TRON Contest 2025 Entry
This project is a wearable motion analyzer built on μT-Kernel 3.0.
It measures wrist motion with an accelerometer, records reference (MASTER) and comparison (MINIC) motions,
and provides real-time feedback via LED display and sound effects.
- Runs on μT-Kernel 3.0 with small footprint, low power, and real-time performance
- Simple operation:
- A button = record MASTER motion
- B button = record MINIC motion & compare
- Immediate feedback with LED indicators (○ / ✗) and sound
- Designed for rehabilitation support, sports education, and motion analysis
- Future expansion: multi-node configuration, AI-assisted analysis (TinyML), Web/Cloud integration
- Based on mtkernel_3 (official reference implementation)
- TRONWARE sample codes were referenced for task, handler, and synchronization control
- Added original modules:
- Motion recording & comparison
- LED animation and sound effects
- Data analysis (200-sample segmentation, Z-axis feature extraction)
- micro:bit board
- Bangle module kit (SKU 8459)
- CR2032 battery (or alternative power source, e.g. AAA×2, LiPo)

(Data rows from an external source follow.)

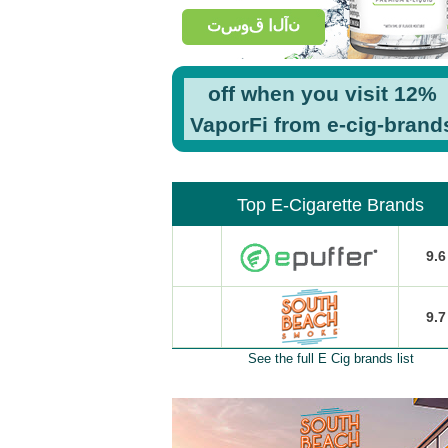
12% off when you visit
VaporFi from e-cig-brand
Top E-Cigarette Brands
9.6
9.7
See the full E Cig brands list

This project is part of a multi-component system:
src/
├── WearableMotionAnalyzer-uTKernel/ # Main application (this project)

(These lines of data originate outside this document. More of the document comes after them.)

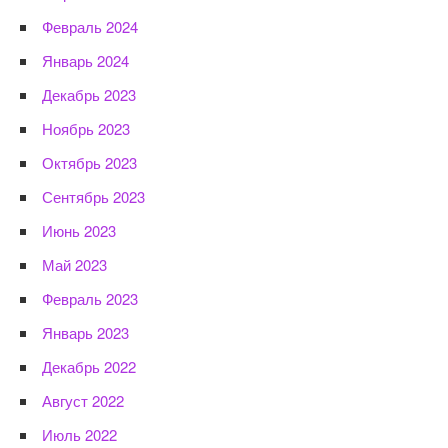
Февраль 2024
Январь 2024
Декабрь 2023
Ноябрь 2023
Октябрь 2023
Сентябрь 2023
Июнь 2023
Май 2023
Февраль 2023
Январь 2023
Декабрь 2022
Август 2022
Июль 2022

│ └── build_make/ # Build directory
│ └── makefile # References lsm303agr-utkernel
├── lsm303agr-utkernel/ # Sensor calibration library
│ ├── lib/ # Built library (liblsm303agr_calib.a)
│ └── include/ # Library headers
└── wearable-motion-visualizer/ # Visualization tool (Node.js)

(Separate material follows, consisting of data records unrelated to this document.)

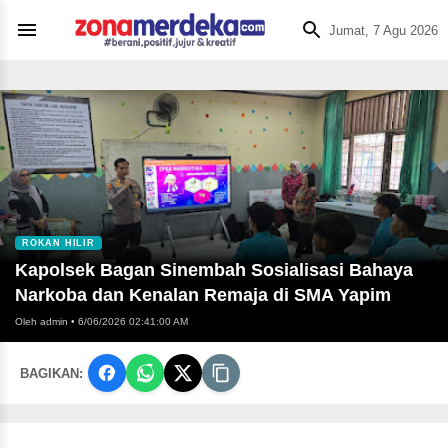
Jumat, 7 Agu 2026
ROKAN HILIR
Kapolsek Bagan Sinembah Sosialisasi Bahaya
Narkoba dan Kenalan Remaja di SMA Yapim
Oleh admin
•
6/06/2026 02:41:00 AM
BAGIKAN:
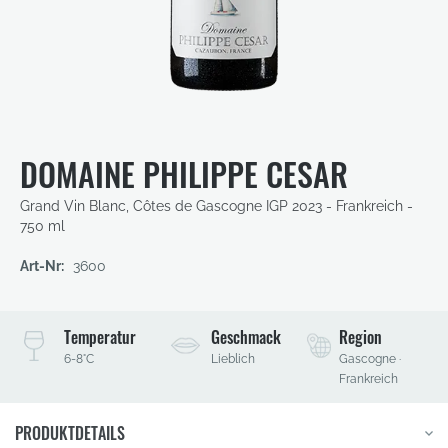
Zum
Anfang
der
DOMAINE PHILIPPE CESAR
Bildergalerie
springen
Grand Vin Blanc, Côtes de Gascogne IGP
2023 - Frankreich -
750 ml
Art-Nr:
3600
Temperatur
Geschmack
Region
6-8°C
Lieblich
Gascogne ·
Frankreich
PRODUKTDETAILS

└── server.js # WebSocket server for real-time display
-
WearableMotionAnalyzer-uTKernel depends on lsm303agr-utkernel
- The library is automatically built when building the main project
- Library path:
../../lsm303agr-utkernel/ - See lsm303agr-utkernel README for library details
-
wearable-motion-visualizer is an independent tool for visualizing sensor data
- Connects to MCU via serial port (UART)
- See wearable-motion-visualizer README for usage
- Base code: licensed under the same terms as mtkernel_3
- Modifications & extensions: © 2025 Ryuji Mori
This project is a reference implementation primarily intended for research and educational purposes.
- Research and educational use: You are free to use, modify, and distribute under the Apache-2.0 License
- Commercial use: Commercial use is permitted, but we kindly request credit and a link
- Example: "Based on Wearable Motion Analyzer by Ryuji Mori (https://github.com/mnrj-vv-w/WearableMotionAnalyzer-uTKernel)"
This project is an entry for TRON Contest 2025.